The Blue–Green Rivalry is the name of the rivalry between athletic teams from the University of California, Santa Barbara and California Polytechnic State University, the UC Santa Barbara Gauchos and the Cal Poly Mustangs. Athletic competition between the two schools began in the 1921 on the football field.
The rivalry is best known recently for its games between the UC Santa Barbara Gauchos men's soccer and Cal Poly Mustangs men's soccer teams and is called the "Greatest Rivalry In College Soccer".
The UCSB Gauchos and Cal Poly Mustangs met in their first collegiate athletic event on November 5, 1921. Santa Barbara State Teachers College, as UC Santa Barbara was known then, started a football team and played Cal Poly, with Poly coming out as 42–0 winners.

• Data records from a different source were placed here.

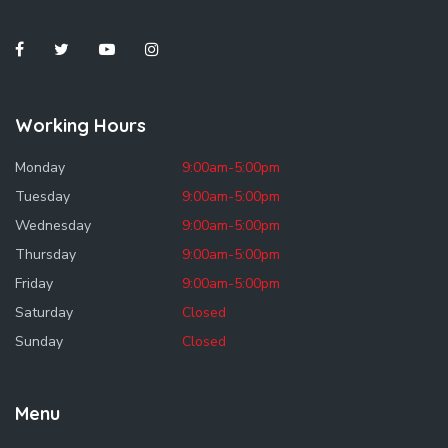
Working Hours
Monday
9:00am-5:00pm
Tuesday
9:00am-5:00pm
Wednesday
9:00am-5:00pm
Thursday
9:00am-5:00pm
Friday
9:00am-5:00pm
Saturday
Closed
Sunday
Closed
Menu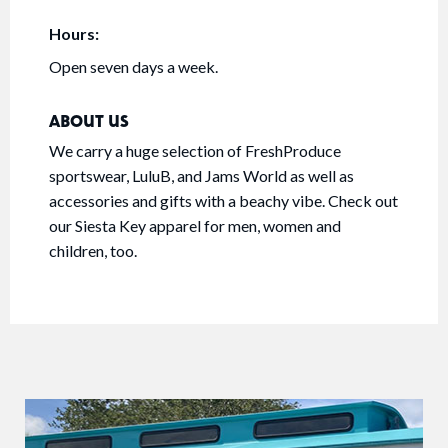
Hours:
Open seven days a week.
ABOUT US
We carry a huge selection of FreshProduce
sportswear, LuluB, and Jams World as well as
accessories and gifts with a beachy vibe. Check out
our Siesta Key apparel for men, women and
children, too.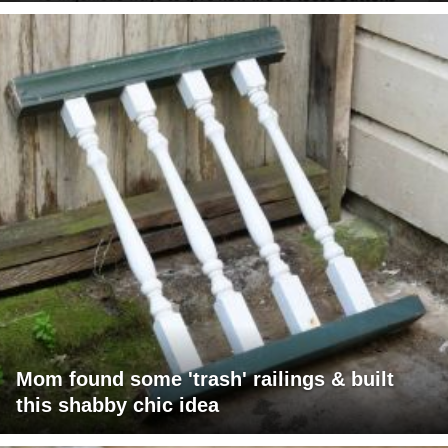
Mom found some 'trash' railings & built
this shabby chic idea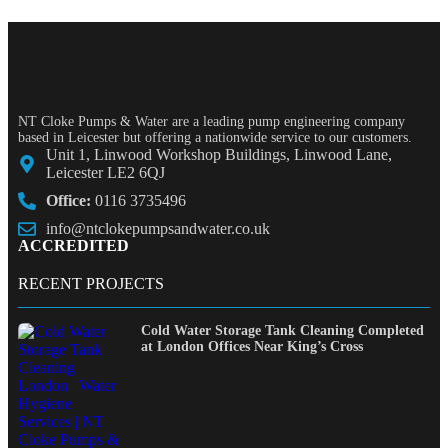
NT Cloke Pumps & Water are a leading pump engineering company
based in Leicester but offering a nationwide service to our customers.
Unit 1, Linwood Workshop Buildings, Linwood Lane,
Leicester LE2 6QJ
Office:
0116 3735496
info@ntclokepumpsandwater.co.uk
ACCREDITED
RECENT PROJECTS
Cold Water Storage Tank Cleaning Completed
at London Offices Near King’s Cross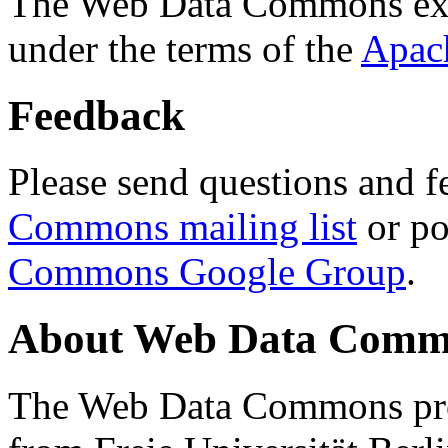
The Web Data Commons ext
under the terms of the
Apac
Feedback
Please send questions and f
Commons mailing list
or po
Commons Google Group
.
About Web Data Commo
The Web Data Commons proj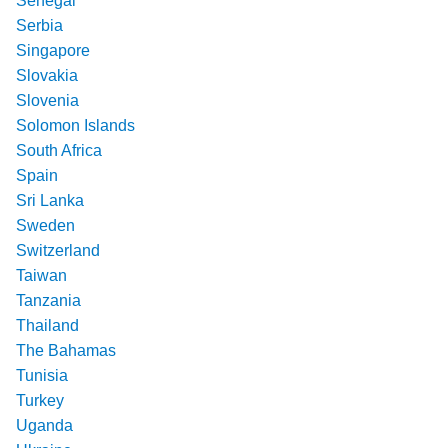
Senegal
Serbia
Singapore
Slovakia
Slovenia
Solomon Islands
South Africa
Spain
Sri Lanka
Sweden
Switzerland
Taiwan
Tanzania
Thailand
The Bahamas
Tunisia
Turkey
Uganda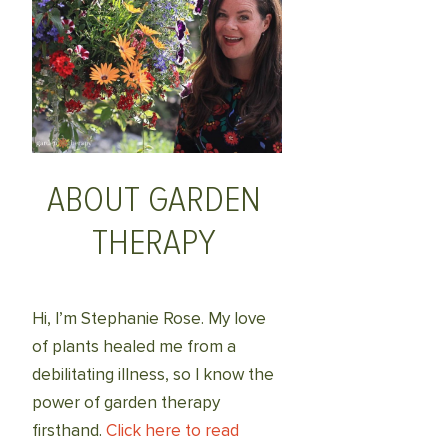
ABOUT GARDEN
THERAPY
Hi, I’m Stephanie Rose. My love
of plants healed me from a
debilitating illness, so I know the
power of garden therapy
firsthand.
Click here to read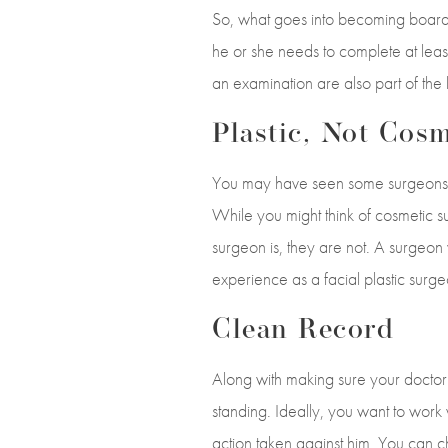
So, what goes into becoming board c
he or she needs to complete at leas
an examination are also part of the 
Plastic, Not Cosm
You may have seen some surgeons d
While you might think of cosmetic su
surgeon is, they are not. A surgeon 
experience as a facial plastic surg
Clean Record
Along with making sure your doctor 
standing. Ideally, you want to work
action taken against him. You can ch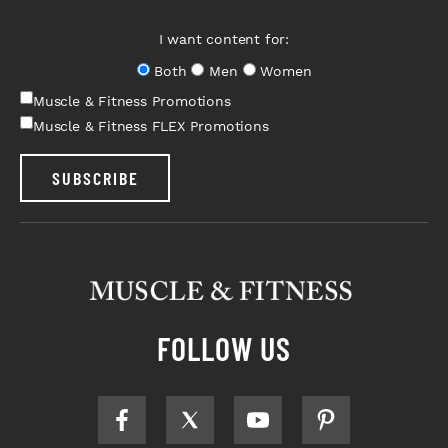
I want content for:
Both
Men
Women
Muscle & Fitness Promotions
Muscle & Fitness FLEX Promotions
SUBSCRIBE
FOLLOW US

The rivalry heated up when both schools were members of the California Collegiate Athletic Association. The Gauchos joined the CCAA in 1939 and the Mustangs joined in 1945. The two would remain in-conference rival until the Gauchos departed in 1969 for the newly formed Pacific Coast Athletic Association.
The Pacific Coast Athletic Association would later become known as the Big West Conference. Cal Poly joined in 1996 and the two have been competing in-conference match ups since.
The two schools announced the formalization of the Blue–Green Rivalry in 2009 to highlight the athletic accomplishments, but also to promote environmental sustainability. October 2012 saw the schools increase promotions of the rivalry, including the addition of a new website.
The best known of the Blue–Green Rivalry games, Cal Poly and UCSB play each other twice a year in Big West Conference play. With both schools located on the Central Coast of California less than 100 miles apart, attendance has risen dramatically following the Gauchos' 2006 NCAA Division I Men's Soccer Championship. The crowds of these games are record-setting and are among the highest regular season games in NCAA college soccer history.